The Hickey family wants to develop the land across the street from our new high school and they would like our Planning Board to adjust the zoning of this land so that it will be uniform and adjusted to best serve our town’s needs. This is a very wise and welcomed offer from the Hickeys.
I think it’s important to make special note of the fact that because this land is directly across the street from the high school, anything built upon it will have a direct impact on our students. Therefore we don’t want anything there that will distract them or interfere with their ability to come and go.
We don’t want fast food restaurants or convenience stores. As a matter of fact there is no need for any stores in that vicinity or anything that will generate excess traffic.
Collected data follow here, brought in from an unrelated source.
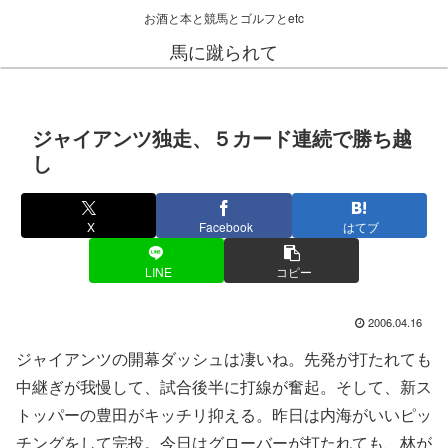
お酒と本と競馬とゴルフとetc
馬に蹴られて
ジャイアンツ独走、５カード連続で勝ち越
し
X
Facebook
はてブ
LINE
コピー
2006.04.16
ジャイアンツの開幕ダッシュは凄いね。先発が打たれても
中継ぎが我慢して、試合後半に打線が奮起。そして、新ス
トッパーの豊田がキッチリ抑える。昨日は内海がいいピッ
チングをして完投。今日はグローバーが打たれても、林が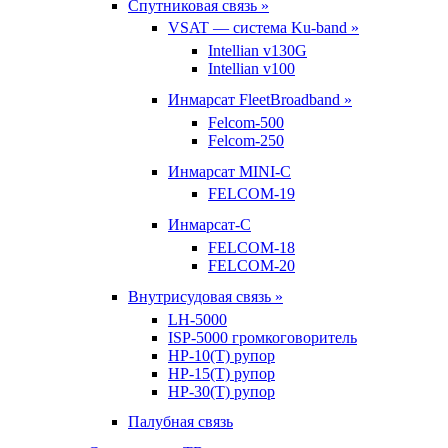
Спутниковая связь »
VSAT — система Ku-band »
Intellian v130G
Intellian v100
Инмарсат FleetBroadband »
Felcom-500
Felcom-250
Инмарсат MINI-C
FELCOM-19
Инмарсат-С
FELCOM-18
FELCOM-20
Внутрисудовая связь »
LH-5000
ISP-5000 громкоговоритель
HP-10(T) рупор
HP-15(T) рупор
HP-30(T) рупор
Палубная связь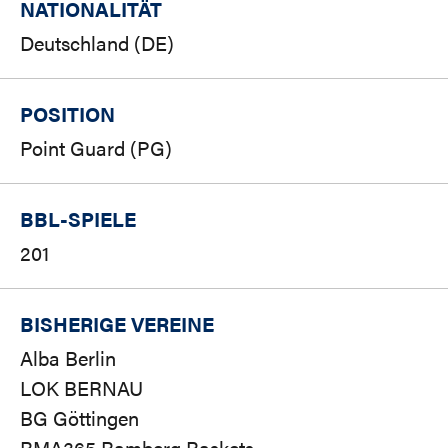
NATIONALITÄT
Deutschland (DE)
POSITION
Point Guard (PG)
BBL-SPIELE
201
BISHERIGE VEREINE
Alba Berlin
LOK BERNAU
BG Göttingen
BMA365 Bamberg Baskets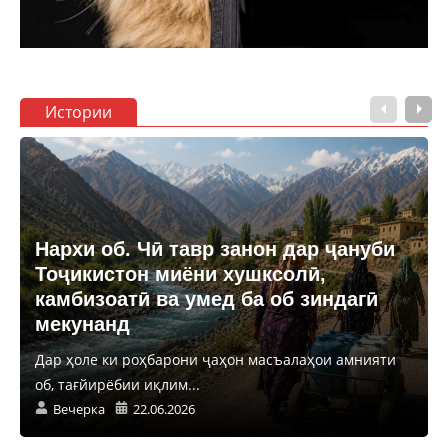
Истории
Нархи об. Чӣ тавр занон дар ҷануби
Тоҷикистон миёни хушксолӣ,
камбизоатӣ ва умед ба об зиндагӣ
мекунанд
Дар ҳоле ки роҳбарони ҷаҳон масъалаҳои амнияти
об, тағйирёбии иқлим...
Вечерка
22.06.2026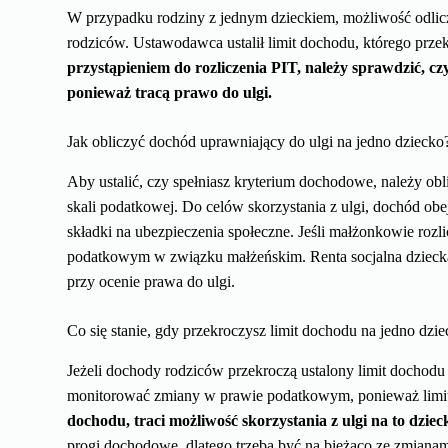
W przypadku rodziny z jednym dzieckiem, możliwość odlic
rodziców. Ustawodawca ustalił limit dochodu, którego prze
przystąpieniem do rozliczenia PIT, należy sprawdzić, 
ponieważ tracą prawo do ulgi.
Jak obliczyć dochód uprawniający do ulgi na jedno dziecko
Aby ustalić, czy spełniasz kryterium dochodowe, należy o
skali podatkowej. Do celów skorzystania z ulgi, dochód o
składki na ubezpieczenia społeczne. Jeśli małżonkowie rozl
podatkowym w związku małżeńskim. Renta socjalna dziecka
przy ocenie prawa do ulgi.
Co się stanie, gdy przekroczysz limit dochodu na jedno dzi
Jeżeli dochody rodziców przekroczą ustalony limit dochodu 
monitorować zmiany w prawie podatkowym, ponieważ limi
dochodu, traci możliwość skorzystania z ulgi na to dziec
progi dochodowe, dlatego trzeba być na bieżąco ze zmianam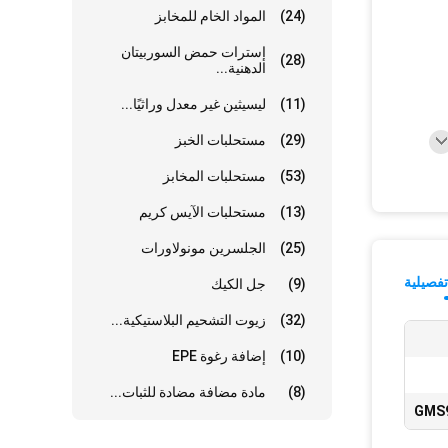
(24)
المواد الخام للمخابز
إسترات حمض السوربيتان
(28)
الدهنية...
(11)
ليسيثين غير معدل وراثيًا...
(29)
مستحلبات الخبز
(53)
مستحلبات المخابز
(13)
مستحلبات الآيس كريم
(25)
الجلسرين مونولاورات
فصيلية
(9)
جل الكيك
(32)
زيوت التشحيم البلاستيكية...
(10)
إضافة رغوة EPE
(8)
مادة مضافة مضادة للثبات...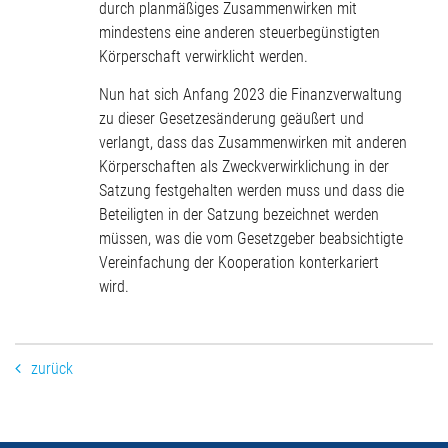
durch planmäßiges Zusammenwirken mit
mindestens eine anderen steuerbegünstigten
Körperschaft verwirklicht werden.
Nun hat sich Anfang 2023 die Finanzverwaltung
zu dieser Gesetzesänderung geäußert und
verlangt, dass das Zusammenwirken mit anderen
Körperschaften als Zweckverwirklichung in der
Satzung festgehalten werden muss und dass die
Beteiligten in der Satzung bezeichnet werden
müssen, was die vom Gesetzgeber beabsichtigte
Vereinfachung der Kooperation konterkariert
wird.
zurück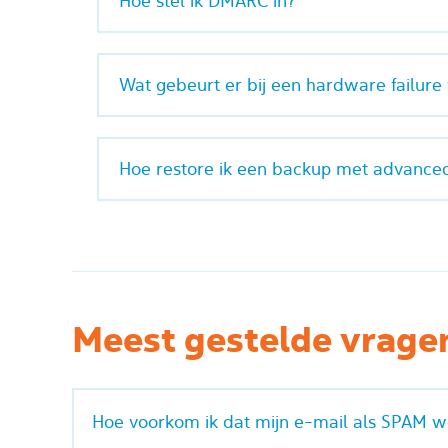
Hoe stel ik DMARC in?
Wat gebeurt er bij een hardware failure
Hoe restore ik een backup met advance
Meest gestelde vrage
Hoe voorkom ik dat mijn e-mail als SPAM w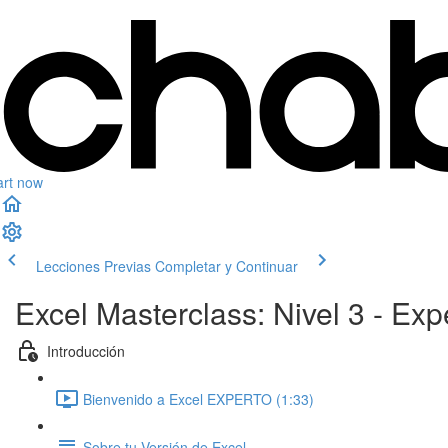
art now
Lecciones Previas
Completar y Continuar
Excel Masterclass: Nivel 3 - E
Introducción
Bienvenido a Excel EXPERTO (1:33)
Sobre tu Versión de Excel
I believe that the best use of that land will be for residential homes with ample space between them.
Our School Committee has kept its promise to the town. It will indeed improve the communications between the committee and the town. Starting yesterday, members of the committee were and will continue to be available in designated public places to answer questions and hold informal discussions with parents or other concerned citizens. Their next Community Office Hours session will be held Saturday Aug. 25 from 9-10:15 a.m. at Rise Bakery on Union Street.
Massachusetts is about to change our way of insuring our automobiles, for better or for worse. I don’t know what to expect. I don’t really believe that open competition will result in lower insurance rates no more than deregulation of our airlines resulted in better air travel. I do know one thing that is not likely to change and that is the importance of selecting a good insurance agent. No matter what insurance carrier you choose, you need someone you trust to advise you and to help you if and when you have to file a claim. Don’t ever buy insurance simply because someone offers you the lowest rates. You will probably get the worst service along with the lowest rates. A good insurance agent will be able to advise you and help you later if your insurance carrier should fail to cover your claims.
The month of August is almost here along with many personal memories for me and other members of my generation. We dropped an atomic bomb on Hiroshima on Aug. 6, 1945 and dropped another one on Nagasaki three days later. Japan surrendered on Aug. 15. They signed their formal surrender on Sept. 2.
I was still in Europe at the time, so I never personally experienced that part of World War II and I have always felt the need to better understand what our troops went through in the Pacific Theater of Operations. I did get to see plenty of rusty landing-craft, some ships and motor vehicles that had been bulldozed into the sea around various Marshall Islands when I was engaged in nuclear bomb tests a few years later, but that didn’t satisfy my curiosity.
Finally, I found a book that helped me better understand what our troops experienced. The book is "First Into Nagasaki" by George Weller, edited by his son Anthony Weller. The book is an assembly of newspaper reports that had been rejected by General MacArthur’s censors, thought to be lost, but later recovered by the younger Weller and published as a book.
Weller describes what he saw as the first American to go into Nagasaki after it was hit, and most important, he describes the American prisoners of war that were held and brutally mistreated by the Japanese military. This is a very difficult book to read, but I urge each and everyone to read it and if possible, please read it before Sept. 2, so that you will know the price that our troops paid for the victory that we will acknowledge on that day.
Maybe, I’ll be able to sleep tonight.